--- WHAT THE EXERCISE ASKS ---
Please copy out the lines in the entries that contain "manutention".
***** EXTRACTED RECORDS
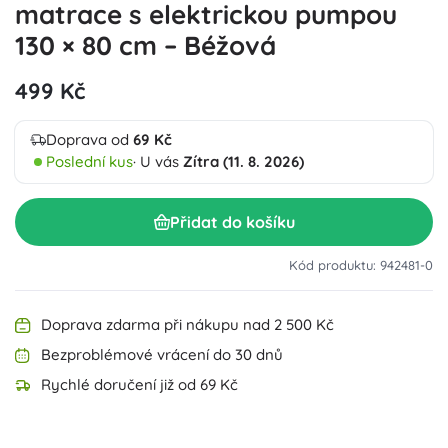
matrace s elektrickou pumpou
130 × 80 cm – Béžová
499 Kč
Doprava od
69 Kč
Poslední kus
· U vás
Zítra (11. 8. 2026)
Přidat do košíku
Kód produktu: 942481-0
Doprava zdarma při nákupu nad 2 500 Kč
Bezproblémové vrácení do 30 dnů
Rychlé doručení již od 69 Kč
**********
***** EXTRACTED RECORDS
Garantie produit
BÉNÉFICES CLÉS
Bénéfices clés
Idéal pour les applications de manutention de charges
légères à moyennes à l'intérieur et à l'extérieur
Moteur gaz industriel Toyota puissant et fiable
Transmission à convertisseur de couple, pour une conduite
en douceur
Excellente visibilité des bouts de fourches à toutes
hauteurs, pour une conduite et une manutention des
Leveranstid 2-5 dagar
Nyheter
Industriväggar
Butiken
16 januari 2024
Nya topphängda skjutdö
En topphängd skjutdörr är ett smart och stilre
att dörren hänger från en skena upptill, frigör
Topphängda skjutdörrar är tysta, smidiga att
**********
***** EXTRACTED RECORDS
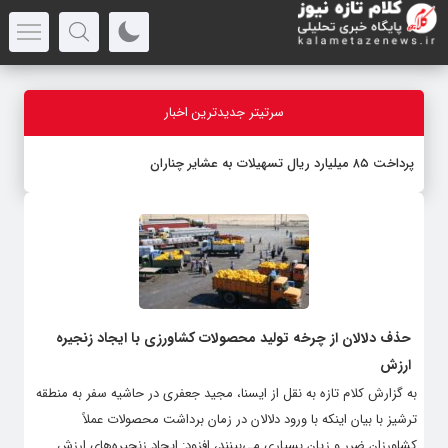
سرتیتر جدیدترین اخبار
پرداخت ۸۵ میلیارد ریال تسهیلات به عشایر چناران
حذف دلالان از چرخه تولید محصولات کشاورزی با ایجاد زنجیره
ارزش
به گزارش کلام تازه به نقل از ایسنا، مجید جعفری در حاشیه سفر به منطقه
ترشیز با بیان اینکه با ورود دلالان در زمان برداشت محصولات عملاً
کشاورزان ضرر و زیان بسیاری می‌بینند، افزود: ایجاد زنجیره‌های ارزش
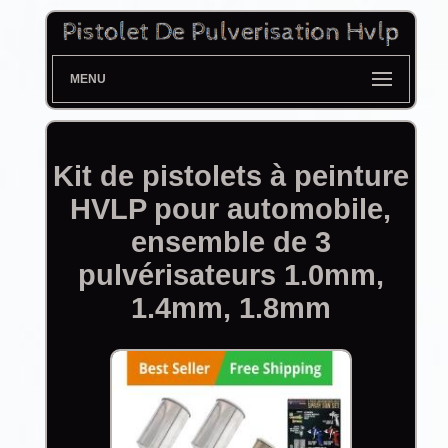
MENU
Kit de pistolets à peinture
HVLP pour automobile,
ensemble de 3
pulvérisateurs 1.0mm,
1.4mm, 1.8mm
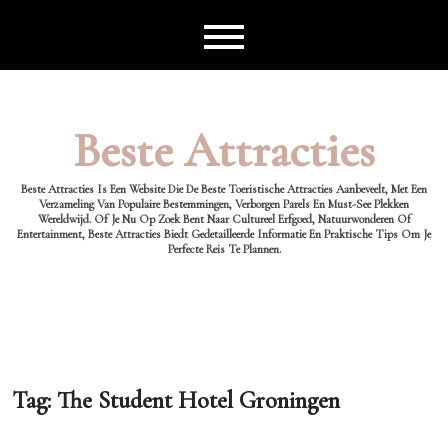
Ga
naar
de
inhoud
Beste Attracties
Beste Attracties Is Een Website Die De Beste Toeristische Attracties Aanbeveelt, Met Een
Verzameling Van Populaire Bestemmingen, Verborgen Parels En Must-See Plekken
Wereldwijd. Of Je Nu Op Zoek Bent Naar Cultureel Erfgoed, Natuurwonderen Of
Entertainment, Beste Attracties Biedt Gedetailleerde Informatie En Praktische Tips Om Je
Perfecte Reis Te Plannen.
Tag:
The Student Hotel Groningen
**********
--- RESULT ---
Idéal pour les applications de manutention de charges
hauteurs, pour une conduite et une manutention des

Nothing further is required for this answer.